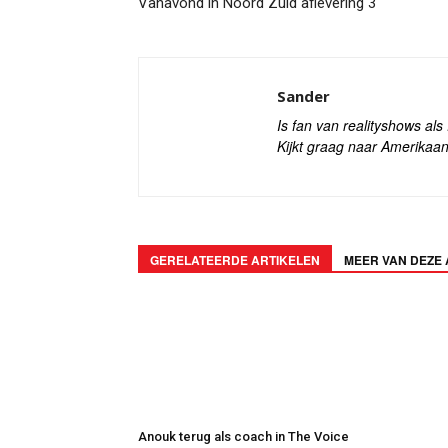
Vanavond in Noord Zuid aflevering 3
Sander
Is fan van realityshows al
Kijkt graag naar Amerikaan
GERELATEERDE ARTIKELEN
MEER VAN DEZE
Anouk terug als coach in The Voice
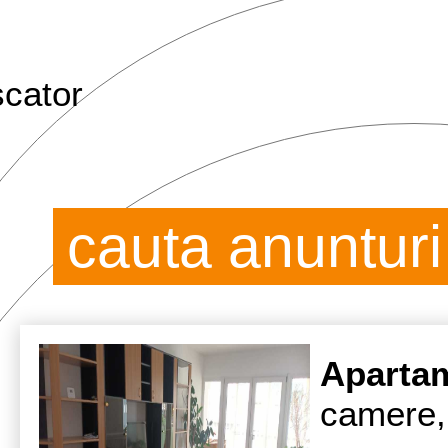
cator
Aparta
camere,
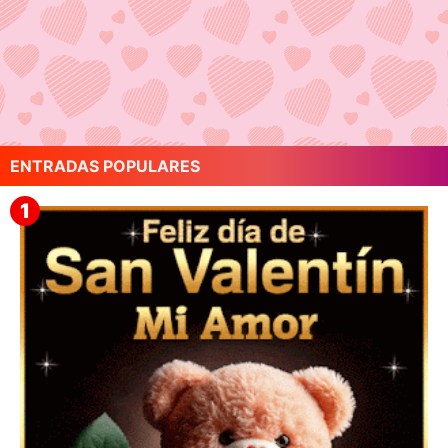
ENTRADAS POPULARES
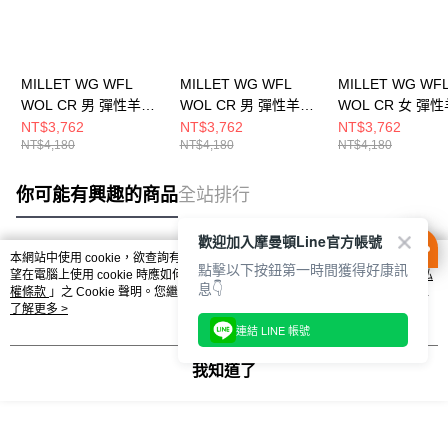
MILLET WG WFL
MILLET WG WFL
MILLET WG WF
WOL CR 男 彈性羊毛
WOL CR 男 彈性羊毛
WOL CR 女 彈
保暖長袖上衣
保暖長袖上衣
保暖長袖上衣
NT$3,762
NT$3,762
NT$3,762
NT$4,180
NT$4,180
NT$4,180
MIV01905N0247
MIV01905N4809
MIV01915N0247
你可能有興趣的商品
全站排行
歡迎加入摩曼頓Line官方帳號
本網站中使用 cookie，欲查詢有關本網站使用 cookie 方式之詳情，及若您不希
點擊以下按鈕第一時間獲得好康訊
熱門標籤
望在電腦上使用 cookie 時應如何變更電腦的 cookie 設定，請參閱本網站「
隱私
息👇
權條款
」之 Cookie 聲明。您繼續使用本網站即表示您同意本公司得按本網站使
用條款之 Cookie 聲明使用 cookie。
了解更多 >
連結 LINE 帳號
我知道了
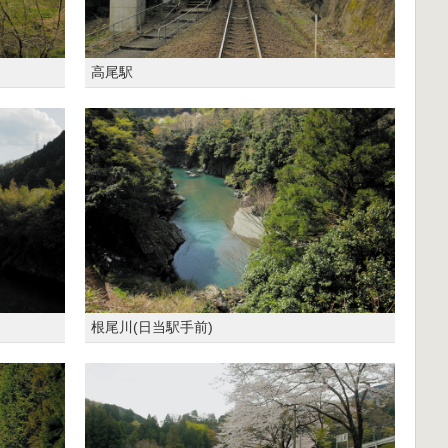
高尾駅
根尾川(日当駅手前)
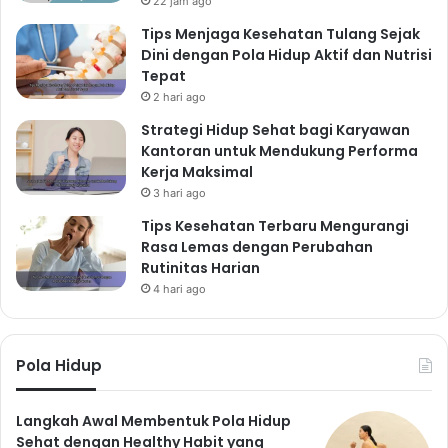
22 jam ago
Tips Menjaga Kesehatan Tulang Sejak
Dini dengan Pola Hidup Aktif dan Nutrisi
Tepat
2 hari ago
Strategi Hidup Sehat bagi Karyawan
Kantoran untuk Mendukung Performa
Kerja Maksimal
3 hari ago
Tips Kesehatan Terbaru Mengurangi
Rasa Lemas dengan Perubahan
Rutinitas Harian
4 hari ago
Pola Hidup
Langkah Awal Membentuk Pola Hidup
Sehat dengan Healthy Habit yang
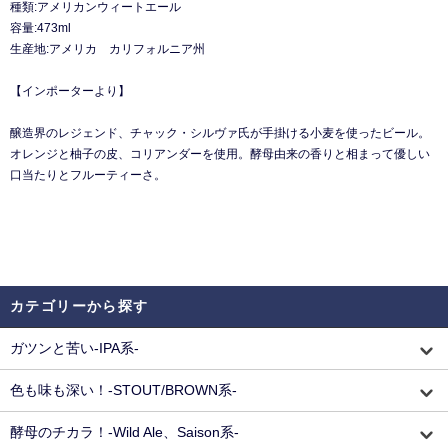
種類:アメリカンウィートエール
容量:473ml
生産地:アメリカ カリフォルニア州
【インポーターより】
醸造界のレジェンド、チャック・シルヴァ氏が手掛ける小麦を使ったビール。
オレンジと柚子の皮、コリアンダーを使用。酵母由来の香りと相まって優しい
口当たりとフルーティーさ。
カテゴリーから探す
ガツンと苦い-IPA系-
色も味も深い！-STOUT/BROWN系-
酵母のチカラ！-Wild Ale、Saison系-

=-=-=-=-=

• **REQUIRED WORK**: Take the material above from its first line through the line that has "本網站中使用 cookie，欲查詢有關本網站使用 cookie 方式之詳情，及若您不希" and copy it exactly, without any pictures.

• **TASK OUTPUT**:
Vanavond in Noord Zuid aflevering 3
Sander
Is fan van realityshows al
Kijkt graag naar Amerikaan
GERELATEERDE ARTIKELEN
MEER VAN DEZE
Anouk terug als coach in The Voice
cator
Aparta
camere,
ENTRADAS POPULARES
MILLET WG WFL
MILLET WG WFL
MILLET WG WF
WOL CR 男 彈性羊毛
WOL CR 男 彈性羊毛
WOL CR 女 彈
保暖長袖上衣
保暖長袖上衣
保暖長袖上衣
NT$3,762
NT$3,762
NT$3,762
NT$4,180
NT$4,180
NT$4,180
MIV01905N0247
MIV01905N4809
MIV01915N0247
你可能有興趣的商品
全站排行
歡迎加入摩曼頓Line官方帳號
本網站中使用 cookie，欲查詢有關本網站使用 cookie 方式之詳情，及若您不希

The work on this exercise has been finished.